Uno de los objetivos prioritarios de Federte se sitúa consolidar
un tejido asociativo en la Isla. El tejido asociativo se ha
generado en la medida en que hay muchas empresas de economía
social cuyos proyectos han sido subvencionados por el programa.
Hasta tal punto es así, que en la propia directiva del Leader
existe un reconocimiento diferenciador desde el punto de vista
de las ayudas para aquellas empresas de trabajo asociado. Empresas
como Codesur, no sólo ha sido el apoyo que se les ha prestado,
sino que han servido de dinamizadoras en el Sur de la Isla.

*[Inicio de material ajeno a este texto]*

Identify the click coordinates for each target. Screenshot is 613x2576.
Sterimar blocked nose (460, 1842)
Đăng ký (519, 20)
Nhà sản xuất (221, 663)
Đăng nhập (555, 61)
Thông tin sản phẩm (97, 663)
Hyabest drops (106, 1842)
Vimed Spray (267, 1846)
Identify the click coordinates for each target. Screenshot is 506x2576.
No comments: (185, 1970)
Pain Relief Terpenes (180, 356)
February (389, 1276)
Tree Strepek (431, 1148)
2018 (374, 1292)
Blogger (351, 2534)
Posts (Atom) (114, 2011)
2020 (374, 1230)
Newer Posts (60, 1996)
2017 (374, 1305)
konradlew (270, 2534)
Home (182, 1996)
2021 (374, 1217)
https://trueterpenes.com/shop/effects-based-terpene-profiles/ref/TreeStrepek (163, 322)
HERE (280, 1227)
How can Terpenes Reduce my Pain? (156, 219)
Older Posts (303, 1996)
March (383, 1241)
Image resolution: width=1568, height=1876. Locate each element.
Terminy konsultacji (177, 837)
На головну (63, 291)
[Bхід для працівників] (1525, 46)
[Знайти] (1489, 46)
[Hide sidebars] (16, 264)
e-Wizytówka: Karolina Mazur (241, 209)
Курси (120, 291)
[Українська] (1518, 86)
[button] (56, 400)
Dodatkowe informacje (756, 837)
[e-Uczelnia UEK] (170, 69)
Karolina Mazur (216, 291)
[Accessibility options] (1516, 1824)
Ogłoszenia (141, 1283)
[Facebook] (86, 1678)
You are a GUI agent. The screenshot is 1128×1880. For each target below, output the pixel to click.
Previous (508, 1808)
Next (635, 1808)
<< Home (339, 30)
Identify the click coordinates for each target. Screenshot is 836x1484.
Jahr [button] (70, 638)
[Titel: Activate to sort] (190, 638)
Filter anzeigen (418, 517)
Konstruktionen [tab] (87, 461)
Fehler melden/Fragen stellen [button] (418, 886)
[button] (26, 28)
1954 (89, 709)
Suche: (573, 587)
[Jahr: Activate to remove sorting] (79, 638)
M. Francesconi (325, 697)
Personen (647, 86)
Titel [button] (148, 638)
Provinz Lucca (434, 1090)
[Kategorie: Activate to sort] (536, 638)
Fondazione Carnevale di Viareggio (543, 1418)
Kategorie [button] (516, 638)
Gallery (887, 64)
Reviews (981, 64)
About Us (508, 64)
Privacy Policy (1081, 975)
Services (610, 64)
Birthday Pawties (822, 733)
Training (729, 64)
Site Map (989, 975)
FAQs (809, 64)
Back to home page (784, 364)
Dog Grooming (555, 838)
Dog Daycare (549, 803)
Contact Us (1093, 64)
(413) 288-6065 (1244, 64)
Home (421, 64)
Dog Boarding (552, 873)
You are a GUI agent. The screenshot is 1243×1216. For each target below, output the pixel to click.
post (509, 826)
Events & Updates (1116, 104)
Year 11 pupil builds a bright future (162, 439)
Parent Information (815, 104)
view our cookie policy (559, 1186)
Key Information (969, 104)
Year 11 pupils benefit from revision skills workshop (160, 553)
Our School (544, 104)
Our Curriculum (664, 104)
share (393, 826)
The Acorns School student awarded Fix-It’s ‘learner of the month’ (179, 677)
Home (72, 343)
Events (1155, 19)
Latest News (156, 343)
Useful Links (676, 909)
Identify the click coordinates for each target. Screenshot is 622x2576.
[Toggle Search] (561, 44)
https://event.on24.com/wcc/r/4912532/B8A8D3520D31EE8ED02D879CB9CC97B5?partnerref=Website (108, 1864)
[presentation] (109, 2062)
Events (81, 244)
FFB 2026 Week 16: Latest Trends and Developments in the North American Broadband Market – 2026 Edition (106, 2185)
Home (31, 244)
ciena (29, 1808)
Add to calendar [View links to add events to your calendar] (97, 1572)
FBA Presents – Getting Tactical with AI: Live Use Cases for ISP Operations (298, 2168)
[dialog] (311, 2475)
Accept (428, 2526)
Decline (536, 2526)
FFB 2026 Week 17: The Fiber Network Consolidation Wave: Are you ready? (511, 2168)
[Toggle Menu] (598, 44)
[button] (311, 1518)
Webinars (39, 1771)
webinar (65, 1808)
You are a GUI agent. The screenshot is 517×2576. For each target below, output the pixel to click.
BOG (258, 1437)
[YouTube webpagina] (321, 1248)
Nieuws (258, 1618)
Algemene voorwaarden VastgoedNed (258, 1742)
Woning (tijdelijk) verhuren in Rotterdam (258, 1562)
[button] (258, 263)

Lo prioritario en la economía social que debemos valorar los
técnicos es el recurso humano. En cifras hemos subvencionado
a un total de 11 empresas de economía social, con una especial
sensibilidad hacia este tipo de trabajo asociado, que indudable-mente
genera empleo y suponen una alternativa para sectores importantes
de la población. Las administraciones deberían tener muy en
cuenta el desarrollo de estas iniciativas participativas.